NorthWest Biotherapeutics Inc (NWBO)

[Rkmatters]

TTP in that paper was specifically back dated to include TTT. The study was very clear on that. That study too starting measuring efficacy at BASELINE. If it had reported PFS, in days, it would have used BASELINE. There was no PFS in days on that chart. How they report and how they measure are different things. They measure progression the same way this Phase III does: from BASELINE.

3.1. OBJECTIVES
3.1.1. Primary objective
The primary objective of this study is to compare progression free survival (PFS) between patients in the DCVax-L cohort and patients in the placebo cohort in patients with no evidence of disease progression at baseline.
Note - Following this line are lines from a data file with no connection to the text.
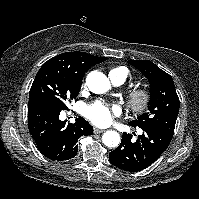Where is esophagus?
Listing matches in <instances>:
<instances>
[{
  "instance_id": "34e87169",
  "label": "esophagus",
  "mask_w": 199,
  "mask_h": 199,
  "mask_svg": "<svg viewBox=\"0 0 199 199\" xmlns=\"http://www.w3.org/2000/svg\"><path fill=\"white\" fill-rule=\"evenodd\" d=\"M102 132H104L103 129L94 128V133H95V134H100V133H102Z\"/></svg>"
}]
</instances>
3.1.2. Secondary objective
The secondary objective of this study is to compare Overall Survival (OS) between patients in the DCVax-L group and patients in the placebo group in patients with no evidence of disease progression at baseline

And BASELINE MRI is about 1 week before injection day 0 in this study. There is time to treatment necessary to make the vaccine; and also to treat the patient. It is impossible to truly capture progression from surgery if they need time to make the vaccine as we know they needed to in Phase I/II:

DCVax-L. Both DCVax-L and the placebo are tested at the contracted manufacturer prior to release to the study site. Patients for whom sufficient DCVax-L was not
generated are not eligible to continue on this protocol.
All subjects who had a leukapheresis will undergo external beam radiation therapy (which may include intensity modulate radiation therapy or IMRT) and concurrent temozolomide chemotherapy as part of standard primary treatment, initiated as soon as possible, typically 3-4 weeks after surgery (Appendices A & B).
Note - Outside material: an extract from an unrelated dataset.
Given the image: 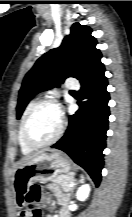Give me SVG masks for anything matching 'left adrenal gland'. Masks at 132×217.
<instances>
[{"label": "left adrenal gland", "instance_id": "1", "mask_svg": "<svg viewBox=\"0 0 132 217\" xmlns=\"http://www.w3.org/2000/svg\"><path fill=\"white\" fill-rule=\"evenodd\" d=\"M79 182H81V183L84 182V175H82V174L80 175V181Z\"/></svg>", "mask_w": 132, "mask_h": 217}]
</instances>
Two weeks after completion of radiation and concurrent chemotherapy treatment,
subjects will undergo the Baseline Visit, during which the final tests to determine eligibility are performed. Patients who do not have obvious evidence of progressive
disease at the Baseline Visit (as determined by MRI) are enrolled in the main arm of the study (intent to treat), and are randomized to receive DCVax-L in the treatment cohort or autologous MNC in the placebo cohort.

Randomization and treatment
assignment takes place within 1 week of the Baseline Visit. At the Baseline Visit, patients must be scheduled to return to the clinic 1 week later to receive their first immunization.
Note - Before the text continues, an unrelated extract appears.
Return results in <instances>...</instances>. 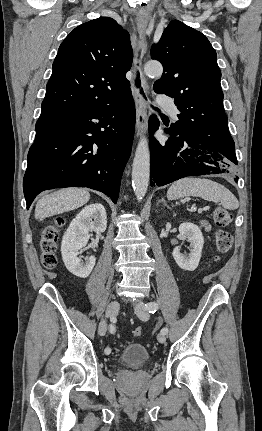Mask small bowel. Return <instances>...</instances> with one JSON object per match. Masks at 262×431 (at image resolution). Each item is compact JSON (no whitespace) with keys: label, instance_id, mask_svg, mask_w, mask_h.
Returning a JSON list of instances; mask_svg holds the SVG:
<instances>
[{"label":"small bowel","instance_id":"small-bowel-1","mask_svg":"<svg viewBox=\"0 0 262 431\" xmlns=\"http://www.w3.org/2000/svg\"><path fill=\"white\" fill-rule=\"evenodd\" d=\"M201 225H202V227H204L206 230H210V229H211V224H210L207 220H202V221H201Z\"/></svg>","mask_w":262,"mask_h":431}]
</instances>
And obviously since TUMOR progression is MEASURED from BASELINE if the Phase III study were to REPORT data from the median newly diagnosed surgery the Time To Treatment (TTT) would need to be added back in, the same as the N=8 had done.

In the Phase III trial, PFS and survival times will be calculated from time of randomization, which is expected to occur approximately three months after initial surgery.

This is such a simple concept, it shocks me that you don't get that measuring and reporting progression do not include TTT the same way. You seem hung up on the idea of discussing it again and again, and confused by it. Have you considered my advice to go to UCLA?

BTW, she compared that Phase I to both historical and concurrent protocols. But that doesn't mean the Phase I patients had STUPP protocol. You are suggesting they recurrent survival seem then should compared to current day survival which I remind are privy to STUPP. Considering these patients did not get STUPP protocol, they did well IMHO. As for the rest of what you wrote I will review later when I have the time.